- **Your instructions**:
Please return the listing exactly as written, but without its pictures.

*-*-*

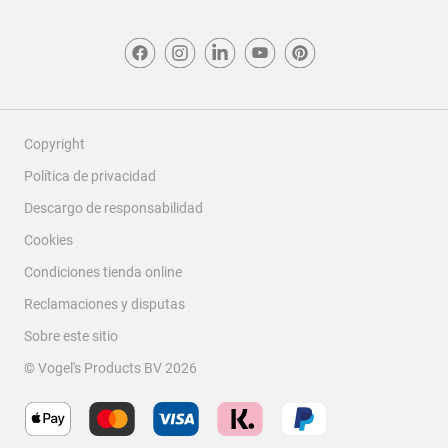
Copyright
Política de privacidad
Descargo de responsabilidad
Cookies
Condiciones tienda online
Reclamaciones y disputas
Sobre este sitio
© Vogel's Products BV
2026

*-*-*

- **Output of the task**:
Copyright
Política de privacidad
Descargo de responsabilidad
Cookies
Condiciones tienda online
Reclamaciones y disputas
Sobre este sitio
© Vogel's Products BV
2026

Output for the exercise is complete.